Elsewhere, Reform UK has seized overall control of seven councils - all but one of which were Tory-held, including in Conservative shires such as Staffordshire and Lincolnshire.
Reform has also gained its first mayor - in Greater Lincolnshire, where Andrea Jenkyns won nearly 40,000 more votes than her nearest rival - and it narrowly failed to oust Labour from the mayoralities in Doncaster, North Tyneside and the West of England.
According to polling guru Sir John Curtice, on the basis of today’s results, Reform UK has 30% of the projected national vote share, with Labour on 20%, the Lib Dems on 17%, the Conservatives on 15% and the Greens on 11%.
The Conservatives, who have made a net loss of at least 542 seats, show no sign of recovering their epic losses from last July. Yet gone are the days where a cataclysmic result for the Tories means an encouraging one for Labour, and vice versa.
Labour - just ten months into a five-year term - will be keen to learn the right lessons from Reform’s sweeping gains. Though there will be heated debate within the party over the direction it takes in response.
Some Labour MPs in Reform-facing seats are urging the government to see off the Farage threat by leaning into tougher policies on issues such as immigration - something Labour is already attempting to do: last month, Home Secretary Yvette Cooper was criticised by the left of her party for “pandering” to Farage after she announced plans to publish the nationalities of foreign criminals in the UK for the first time.

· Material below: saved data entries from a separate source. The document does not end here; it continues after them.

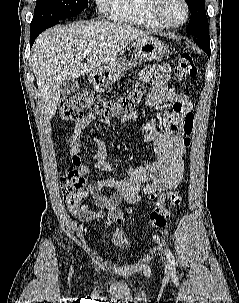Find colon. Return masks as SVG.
Listing matches in <instances>:
<instances>
[{
    "label": "colon",
    "mask_w": 239,
    "mask_h": 303,
    "mask_svg": "<svg viewBox=\"0 0 239 303\" xmlns=\"http://www.w3.org/2000/svg\"><path fill=\"white\" fill-rule=\"evenodd\" d=\"M197 75V67L193 58L189 54H182L175 66L174 78L176 80H185ZM144 88L141 85H135L126 95L117 100H109L100 95L89 92H79L62 98L59 105V119L63 122H74L78 120L84 110H89L100 117L110 119L132 112L139 103ZM185 138L183 144L185 147L191 145V134L194 130V118L192 114H187L182 127ZM60 186L63 200L68 205L77 202L80 192L85 186L84 177L73 168H67L60 177ZM167 200L173 207H179L182 204L183 193L175 188L167 194ZM170 218V211L162 198L155 202V207L149 214V223L153 227H164Z\"/></svg>",
    "instance_id": "5ec220e1"
}]
</instances>
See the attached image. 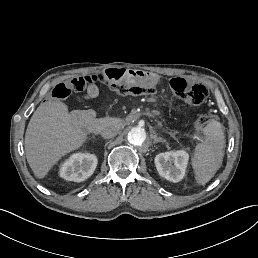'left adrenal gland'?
<instances>
[{"mask_svg": "<svg viewBox=\"0 0 258 258\" xmlns=\"http://www.w3.org/2000/svg\"><path fill=\"white\" fill-rule=\"evenodd\" d=\"M153 139H154V141H153L154 144H156L158 142H163V143L166 142L165 139H162L161 137H157V135H154Z\"/></svg>", "mask_w": 258, "mask_h": 258, "instance_id": "1", "label": "left adrenal gland"}]
</instances>
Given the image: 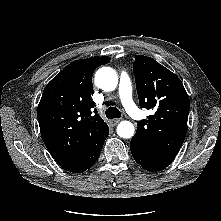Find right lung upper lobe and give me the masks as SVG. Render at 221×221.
Returning a JSON list of instances; mask_svg holds the SVG:
<instances>
[{"label": "right lung upper lobe", "instance_id": "1", "mask_svg": "<svg viewBox=\"0 0 221 221\" xmlns=\"http://www.w3.org/2000/svg\"><path fill=\"white\" fill-rule=\"evenodd\" d=\"M110 57H91L67 65L45 87L37 117L42 139L58 164L66 161L107 124L93 111L94 70ZM94 112V113H93Z\"/></svg>", "mask_w": 221, "mask_h": 221}]
</instances>
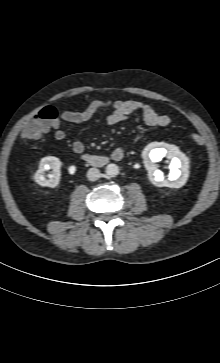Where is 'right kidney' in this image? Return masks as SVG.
Here are the masks:
<instances>
[{
  "label": "right kidney",
  "instance_id": "1",
  "mask_svg": "<svg viewBox=\"0 0 220 363\" xmlns=\"http://www.w3.org/2000/svg\"><path fill=\"white\" fill-rule=\"evenodd\" d=\"M61 161L54 156H48L41 159L39 168L34 174V180L37 184L43 187L54 188L59 184L61 177ZM53 169L52 174L48 175V179L45 177L44 172L46 170Z\"/></svg>",
  "mask_w": 220,
  "mask_h": 363
}]
</instances>
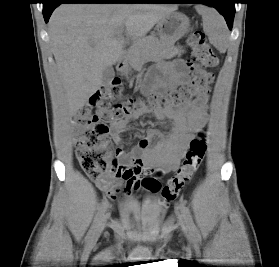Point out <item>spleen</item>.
Masks as SVG:
<instances>
[{
  "mask_svg": "<svg viewBox=\"0 0 279 267\" xmlns=\"http://www.w3.org/2000/svg\"><path fill=\"white\" fill-rule=\"evenodd\" d=\"M195 8L202 16L203 29L208 35L209 41L218 50L225 51L228 41V32L223 18L213 8L204 5H198Z\"/></svg>",
  "mask_w": 279,
  "mask_h": 267,
  "instance_id": "1",
  "label": "spleen"
}]
</instances>
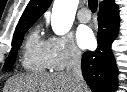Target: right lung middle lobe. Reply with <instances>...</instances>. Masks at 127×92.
<instances>
[{
  "label": "right lung middle lobe",
  "instance_id": "1",
  "mask_svg": "<svg viewBox=\"0 0 127 92\" xmlns=\"http://www.w3.org/2000/svg\"><path fill=\"white\" fill-rule=\"evenodd\" d=\"M30 28V26L25 27L21 30H19L18 32H15L14 38L12 40V49L10 51V54L8 56V58L6 59V62L4 64V69H8L11 68L14 63H15V59L17 56V51L23 41V37L25 32Z\"/></svg>",
  "mask_w": 127,
  "mask_h": 92
}]
</instances>
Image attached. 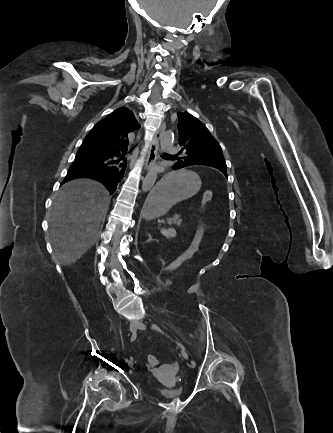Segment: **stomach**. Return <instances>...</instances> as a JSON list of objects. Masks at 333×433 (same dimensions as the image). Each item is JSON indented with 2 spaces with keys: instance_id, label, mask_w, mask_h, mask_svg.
Listing matches in <instances>:
<instances>
[{
  "instance_id": "obj_1",
  "label": "stomach",
  "mask_w": 333,
  "mask_h": 433,
  "mask_svg": "<svg viewBox=\"0 0 333 433\" xmlns=\"http://www.w3.org/2000/svg\"><path fill=\"white\" fill-rule=\"evenodd\" d=\"M197 169H170L169 174L153 183L143 209L144 220H163L169 210L183 199H192L198 192L200 182Z\"/></svg>"
}]
</instances>
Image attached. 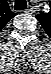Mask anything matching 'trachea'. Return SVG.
Here are the masks:
<instances>
[{"label": "trachea", "mask_w": 51, "mask_h": 74, "mask_svg": "<svg viewBox=\"0 0 51 74\" xmlns=\"http://www.w3.org/2000/svg\"><path fill=\"white\" fill-rule=\"evenodd\" d=\"M14 7L15 10H25L27 9V2L25 0H16Z\"/></svg>", "instance_id": "obj_1"}]
</instances>
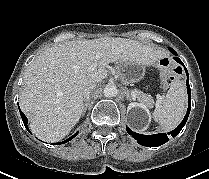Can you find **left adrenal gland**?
Wrapping results in <instances>:
<instances>
[{
  "mask_svg": "<svg viewBox=\"0 0 209 179\" xmlns=\"http://www.w3.org/2000/svg\"><path fill=\"white\" fill-rule=\"evenodd\" d=\"M126 99L129 100V101L132 100V99H131V96H130V94H129V92H127V94H126Z\"/></svg>",
  "mask_w": 209,
  "mask_h": 179,
  "instance_id": "a2214340",
  "label": "left adrenal gland"
}]
</instances>
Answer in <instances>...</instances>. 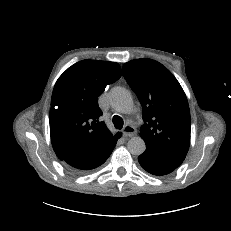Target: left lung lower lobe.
Returning <instances> with one entry per match:
<instances>
[{
    "mask_svg": "<svg viewBox=\"0 0 231 231\" xmlns=\"http://www.w3.org/2000/svg\"><path fill=\"white\" fill-rule=\"evenodd\" d=\"M185 159L184 155L172 154L163 150L146 148L138 157L142 168L153 175H166L174 171Z\"/></svg>",
    "mask_w": 231,
    "mask_h": 231,
    "instance_id": "1",
    "label": "left lung lower lobe"
}]
</instances>
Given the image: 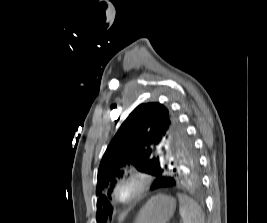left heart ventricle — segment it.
Here are the masks:
<instances>
[{
    "mask_svg": "<svg viewBox=\"0 0 267 223\" xmlns=\"http://www.w3.org/2000/svg\"><path fill=\"white\" fill-rule=\"evenodd\" d=\"M133 191V188L131 186H126L122 189L121 195L122 196H127Z\"/></svg>",
    "mask_w": 267,
    "mask_h": 223,
    "instance_id": "obj_1",
    "label": "left heart ventricle"
}]
</instances>
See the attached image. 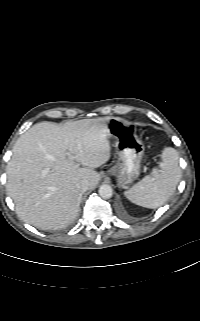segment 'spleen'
<instances>
[{
	"mask_svg": "<svg viewBox=\"0 0 200 321\" xmlns=\"http://www.w3.org/2000/svg\"><path fill=\"white\" fill-rule=\"evenodd\" d=\"M159 168L124 192L132 203L150 209L162 206L175 192L181 178L178 152L172 147H164Z\"/></svg>",
	"mask_w": 200,
	"mask_h": 321,
	"instance_id": "1",
	"label": "spleen"
}]
</instances>
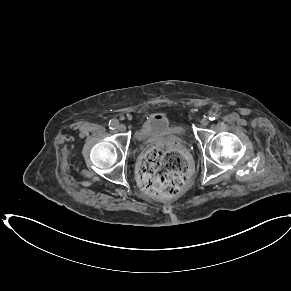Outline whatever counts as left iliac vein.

Yet moving to the right in the hope of holding off Reform certainly doesn’t seem to be working for Badenoch’s Tory party. And it could backfire far more dramatically for Labour, only alienating much of its existing base and playing into the hands of the Lib Dems and Greens, both of whom enjoyed local election gains today, albeit more modest ones than Reform’s.
Another problem for a centrist Labour party is that, on fiscal policies, Reform has considerable appeal to some former old-left Labour types.
A survey conducted last week by pollsters Find Out Now suggested that two-thirds of Reform voters back public ownership of sectors such as rail, water and energy. And Union shop stewards are backing Reform, with talk that some will even stand for Farage’s party.
We can expect tense debate within Labour over the coming days and weeks about what are the key takeaways from such a poor result.
As for one specific policy takeaway, the decision to slash the winter fuel allowance for pensioners appears to be haunting the government.
That’s certainly the view of Labour’s Ros Jones, who clung onto her mayorality in Doncaster by less than 700 votes. Jones blamed local anger at this attack on vulnerable pensioners for having pushed her victory over Reform to a knife edge.
This chimes with both polling from More in Common, which found that the Winter Fuel Payment – with almost 90 per cent of awareness the public - is the best-known Labour policy, as well as a Persuasion UK report which concluded that the pensioner fuel cut was the main reason for voters switching from Labour.
This short-sighted policy, announced by the government nine months ago now, appears to have left a damaging legacy.